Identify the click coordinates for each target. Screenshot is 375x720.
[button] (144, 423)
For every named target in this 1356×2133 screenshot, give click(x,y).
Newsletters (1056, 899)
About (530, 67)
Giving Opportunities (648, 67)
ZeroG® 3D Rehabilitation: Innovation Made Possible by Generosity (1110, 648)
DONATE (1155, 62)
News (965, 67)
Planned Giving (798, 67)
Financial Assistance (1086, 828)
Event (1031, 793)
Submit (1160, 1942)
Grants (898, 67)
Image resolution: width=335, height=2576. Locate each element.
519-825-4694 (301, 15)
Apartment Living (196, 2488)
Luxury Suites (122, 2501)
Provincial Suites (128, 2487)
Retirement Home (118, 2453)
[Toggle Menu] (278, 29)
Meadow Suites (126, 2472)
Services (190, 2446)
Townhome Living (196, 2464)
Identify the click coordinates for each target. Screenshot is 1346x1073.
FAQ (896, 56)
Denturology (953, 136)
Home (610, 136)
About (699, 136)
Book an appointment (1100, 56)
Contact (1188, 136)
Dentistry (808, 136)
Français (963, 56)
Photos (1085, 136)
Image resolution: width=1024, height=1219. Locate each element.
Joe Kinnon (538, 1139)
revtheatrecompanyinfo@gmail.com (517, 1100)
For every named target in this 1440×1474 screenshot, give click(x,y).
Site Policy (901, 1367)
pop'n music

» **EXERCISE**
Send back each record exactly as it stands.

» **ANSWER FOR THE TASK**
Identify the click coordinates for each target. Screenshot is 375x720.
[button] (144, 423)
For every named target in this 1356×2133 screenshot, give click(x,y).
Newsletters (1056, 899)
About (530, 67)
Giving Opportunities (648, 67)
ZeroG® 3D Rehabilitation: Innovation Made Possible by Generosity (1110, 648)
DONATE (1155, 62)
News (965, 67)
Planned Giving (798, 67)
Financial Assistance (1086, 828)
Event (1031, 793)
Submit (1160, 1942)
Grants (898, 67)
Image resolution: width=335, height=2576. Locate each element.
519-825-4694 (301, 15)
Apartment Living (196, 2488)
Luxury Suites (122, 2501)
Provincial Suites (128, 2487)
Retirement Home (118, 2453)
[Toggle Menu] (278, 29)
Meadow Suites (126, 2472)
Services (190, 2446)
Townhome Living (196, 2464)
Identify the click coordinates for each target. Screenshot is 1346x1073.
FAQ (896, 56)
Denturology (953, 136)
Home (610, 136)
About (699, 136)
Book an appointment (1100, 56)
Contact (1188, 136)
Dentistry (808, 136)
Français (963, 56)
Photos (1085, 136)
Image resolution: width=1024, height=1219. Locate each element.
Joe Kinnon (538, 1139)
revtheatrecompanyinfo@gmail.com (517, 1100)
For every named target in this 1440×1474 screenshot, give click(x,y).
Site Policy (901, 1367)
pop'n music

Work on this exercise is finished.